Rousing the fans 

Creating content that makes people care – and continue to care


“Have you seen the latest Netflix hit? I binged it in a day. You’d love it. I’m a huge fan!”

How often do you hear that?

What does it mean to be a “huge fan”? How does a fan base grow? And how does that impact our work as content makers?

By definition, a FAN is someone with a strong interest in a person or thing. The word itself conjures up images of long-suffering football tragics, turning up year after year, no matter the weather, to support their team, and passing that devotion down one generation to the next.  But there are of course “fans” of TV shows, book franchises, computer games, or even conspiracy theorists who are just as hungry for a fix.

It’s fans that bring many of our modern-day recreational platforms to life – social media, microblogging, podcasting, streaming networks, specialty channels, radio shows- all teeming with clickbait, updates, analysis, and insights.

Having a roaring inferno of devoted fans is a producer’s dream. Indeed, having a reliable, strong cult following of fans that are ‘rusted on’ will always ensure your show has somewhere solid to land. US Survivor isn’t up to season 41 and counting without a solid audience base that always tunes in – and sometimes even lands their dream role and be cast for a season.

Social psychologist Abraham Maslow discussed in his “Hierarchy of Needs’, that alongside the basic elements of food, safety, and shelter, there exists a very real need to feel ‘belonging’. Put simply, we humans need to feel that we can share and connect with others. Aligning with a group of fans and being valued, heard, and encouraged by them about a common vested interest, actually fulfills us at a very basic level.

So how is a fan created in the first place? What initiated your response to the things you love, (or the things you love to hate)? What roused you to engage with the content of your obsession?

In its simplest form, fandom grows because of storytelling. Building incredible story arcs, knowing when to touch the bruise, what to push, and when and how hard.

An iconic television producer once told me the secret to his many award-winning shows was that he always created characters that were flawed but loveable. Humans being able to see elements of themselves, or someone they know, on-screen, means a great story becomes personal – and really resonates.  We connect on a fundamental level because we want, as human beings, to see how others react and respond when faced with aspects of life that we understand. But we hyper-connect, and become fans, when we emotionally attach to something. We love television that makes us feel – and feel in a big way. And we love sharing those feelings with others.

Cynics might say that the casting and scripting of many reality shows is shallow and trite. And in some ways that’s true – but at the heart of any good casting and scripting is the same psychology –  how to rouse your audience. Who will they care about, and how can we develop the characters in a way that makes people care – and continue to care.

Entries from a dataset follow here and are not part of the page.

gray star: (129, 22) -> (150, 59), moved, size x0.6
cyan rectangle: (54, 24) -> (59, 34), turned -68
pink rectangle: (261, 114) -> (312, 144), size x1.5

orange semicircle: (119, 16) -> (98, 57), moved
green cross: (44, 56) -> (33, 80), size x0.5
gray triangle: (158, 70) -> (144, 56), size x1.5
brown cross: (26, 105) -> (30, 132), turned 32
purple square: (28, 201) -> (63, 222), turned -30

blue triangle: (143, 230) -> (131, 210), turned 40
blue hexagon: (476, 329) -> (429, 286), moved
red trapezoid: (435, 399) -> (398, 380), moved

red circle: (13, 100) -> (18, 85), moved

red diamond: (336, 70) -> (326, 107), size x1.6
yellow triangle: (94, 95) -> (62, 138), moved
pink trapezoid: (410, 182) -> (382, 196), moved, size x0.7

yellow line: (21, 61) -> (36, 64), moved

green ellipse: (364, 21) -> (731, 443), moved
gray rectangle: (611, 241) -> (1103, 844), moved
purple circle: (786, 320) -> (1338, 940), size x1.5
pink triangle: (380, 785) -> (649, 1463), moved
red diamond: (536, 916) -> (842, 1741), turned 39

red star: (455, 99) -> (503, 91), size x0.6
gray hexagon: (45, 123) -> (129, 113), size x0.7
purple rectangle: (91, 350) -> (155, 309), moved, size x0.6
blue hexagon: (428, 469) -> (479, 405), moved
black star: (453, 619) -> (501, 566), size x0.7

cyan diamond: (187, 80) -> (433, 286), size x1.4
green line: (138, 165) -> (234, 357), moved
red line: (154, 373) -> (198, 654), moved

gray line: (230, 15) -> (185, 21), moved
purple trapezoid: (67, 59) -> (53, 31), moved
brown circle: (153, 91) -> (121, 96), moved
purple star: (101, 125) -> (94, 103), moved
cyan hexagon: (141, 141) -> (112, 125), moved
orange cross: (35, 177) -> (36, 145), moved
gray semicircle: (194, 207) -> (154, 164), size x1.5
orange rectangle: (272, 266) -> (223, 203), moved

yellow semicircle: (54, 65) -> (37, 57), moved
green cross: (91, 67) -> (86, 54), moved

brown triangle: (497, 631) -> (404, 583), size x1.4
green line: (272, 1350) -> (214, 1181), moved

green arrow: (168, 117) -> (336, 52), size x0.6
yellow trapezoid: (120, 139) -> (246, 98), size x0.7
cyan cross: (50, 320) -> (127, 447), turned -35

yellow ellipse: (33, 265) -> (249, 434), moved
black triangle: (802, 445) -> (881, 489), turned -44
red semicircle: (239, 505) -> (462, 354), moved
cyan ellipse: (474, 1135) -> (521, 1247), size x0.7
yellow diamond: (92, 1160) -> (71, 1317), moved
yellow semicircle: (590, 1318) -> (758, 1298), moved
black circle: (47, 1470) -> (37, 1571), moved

Once created – how do you keep feeding the beast?  Some characters in casting burn bright and are short-lived. Content makers know that. They know they need someone to break through the noise in a busy landscape. But they’re not the characters who will build a franchise.  A big-hitting batsman in a tightly fought game might bring some thrills for a day – but that’s not the play that builds devotion and loyalty.

By creating fans you are creating a market. Smart content makers can keep that market fed and alive. Deliver on a solid story that continues to evolve and above all else, give the fans people they can connect to, and that sense of belonging will grow, strengthen and take on a force of its own.